Apache Kafka

Apache Kafka Consumer Example in Python

Python is a high-level, dynamically-typed, interpreted programming language which is created in the late 1980s by Guido van Rossum to provide a simple, readable, and easy-to-learn language. Python emphasizes the code readability and maintainability with a simple syntax.

Python also has a set of libraries that allows us to extend its functionality for specific needs. Due to its simplistic and modular nature, Python is an excellent choice for simple script and automation workflows, even in large environments.
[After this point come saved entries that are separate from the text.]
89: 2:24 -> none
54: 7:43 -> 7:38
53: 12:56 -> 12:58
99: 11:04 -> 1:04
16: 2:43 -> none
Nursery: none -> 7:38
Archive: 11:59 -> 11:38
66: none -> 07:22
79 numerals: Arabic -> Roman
This tutorial teaches us how to create a Kafka Consumer client in Python using the python-kafka library.

Requirements

Before proceeding with this tutorial, ensure that you installed the latest version of the Python3 interpreter on your machine. We also require you to have the latest version of the Apache Kafka cluster setup on your local machine.

Project Setup

For this tutorial, we build a Kafka consumer and producer application which allows you to read and write the data to and from the Kafka cluster.
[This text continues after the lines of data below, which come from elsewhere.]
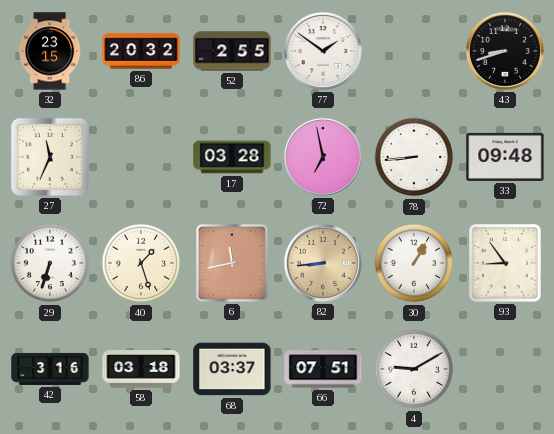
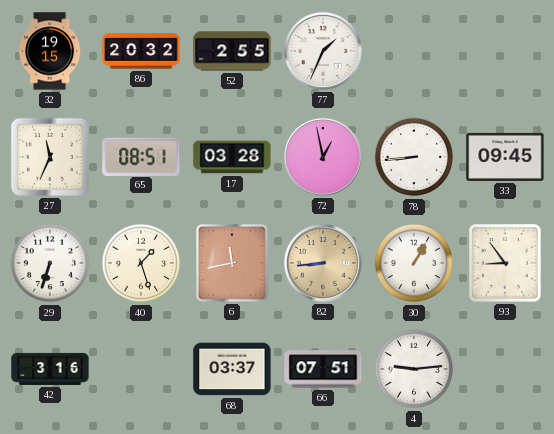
32: 23:15 -> 19:15
77: 1:51 -> 1:34
43: 8:42 -> none
65: none -> 08:51
72: 6:58 -> 12:58
33: 09:48 -> 09:45
58: 03:18 -> none
4: 9:10 -> 9:14
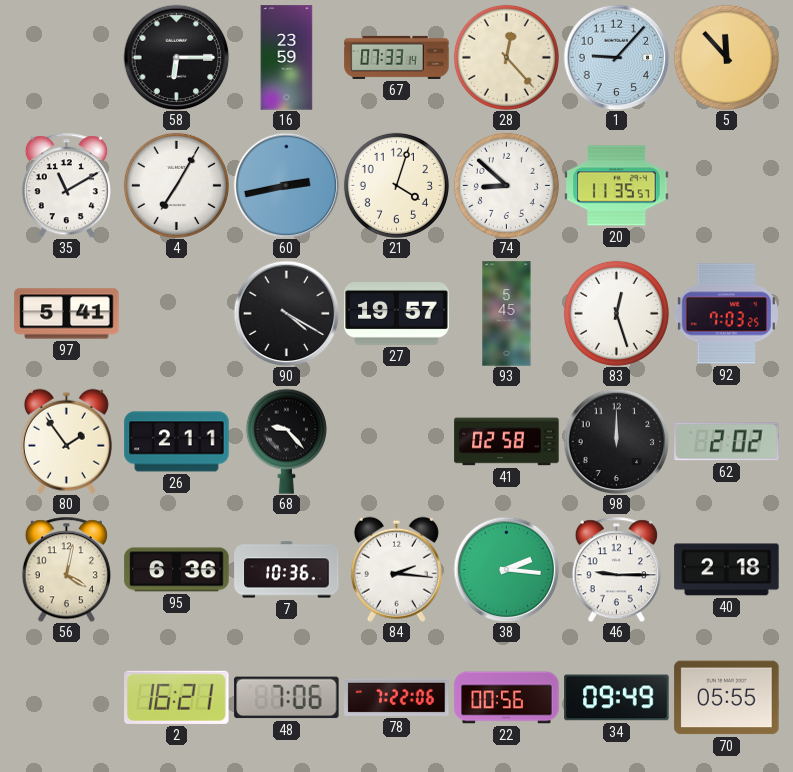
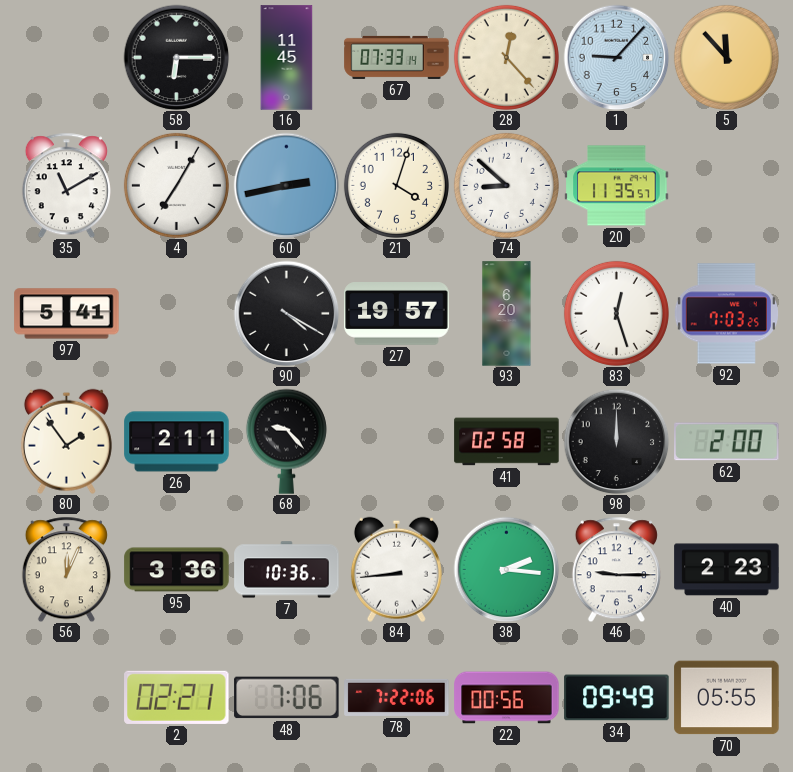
16: 23:59 -> 11:45
93: 5:45 -> 6:20
62: 2:02 -> 2:00
56: 4:02 -> 12:04
95: 6:36 -> 3:36
84: 2:16 -> 8:44
40: 2:18 -> 2:23
2: 16:21 -> 02:21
Start by creating the directory to store your Kafka project:

$ mkdir kafkpy

Navigate into the directory and initialize the consumer and producer applications:

$ cd kafkapy && touch consumer.py producer.py

The next step is to create the data to store in the Kafka topic. An example JSON data is as provided in the following:

{"first_name":"Abigail","email":"[email protected]", "ip_address":"159.164.228.226"}
{"first_name":"Catlaina","email":"[email protected]", "ip_address":"90.112.53.189"}
{"first_name":"Kathryne","email":"[email protected]", "ip_address":"156.225.255.84"}
{"first_name":"Raynell","email":"[email protected]", "ip_address":"144.202.164.52"}
{"first_name":"Erma","email":"[email protected]", "ip_address":"4.237.156.25"}
{"first_name":"Larine","email":"[email protected]", "ip_address":"145.104.178.124"}
{"first_name":"Vanni","email":"[email protected]", "ip_address":"221.84.169.166"}
{"first_name":"Fonzie","email":"[email protected]", "ip_address":"21.197.120.160"}
{"first_name":"Roddie","email":"[email protected]", "ip_address":"172.50.221.72"}
{"first_name":"Clemmie","email":"[email protected]", "ip_address":"212.174.81.188"}
{"first_name":"Jo","email":"[email protected]", "ip_address":"163.247.214.43"}
{"first_name":"Barry","email":"[email protected]", "ip_address":"166.111.152.163"}
{"first_name":"Junina","email":"[email protected]", "ip_address":"138.125.82.77"}
{"first_name":"Randi","email":"[email protected]", "ip_address":"62.178.44.225"}
{"first_name":"Avie","email":"[email protected]", "ip_address":"5.226.100.57"}
{"first_name":"Cathy","email":"[email protected]", "ip_address":"77.194.185.187"}
{"first_name":"Davy","email":"[email protected]", "ip_address":"240.213.147.178"}
{"first_name":"Lynnette","email":"[email protected]", "ip_address":"227.155.101.183"}
{"first_name":"Tremain","email":"[email protected]", "ip_address":"206.242.212.211"}
{"first_name":"Catherine","email":"[email protected]", "ip_address":"242.109.202.238"}

Next, edit the producer file and add the code as shown in the following:

from kafka import KafkaProducer

producer = KafkaProducer(bootstrap_servers="localhost:9092")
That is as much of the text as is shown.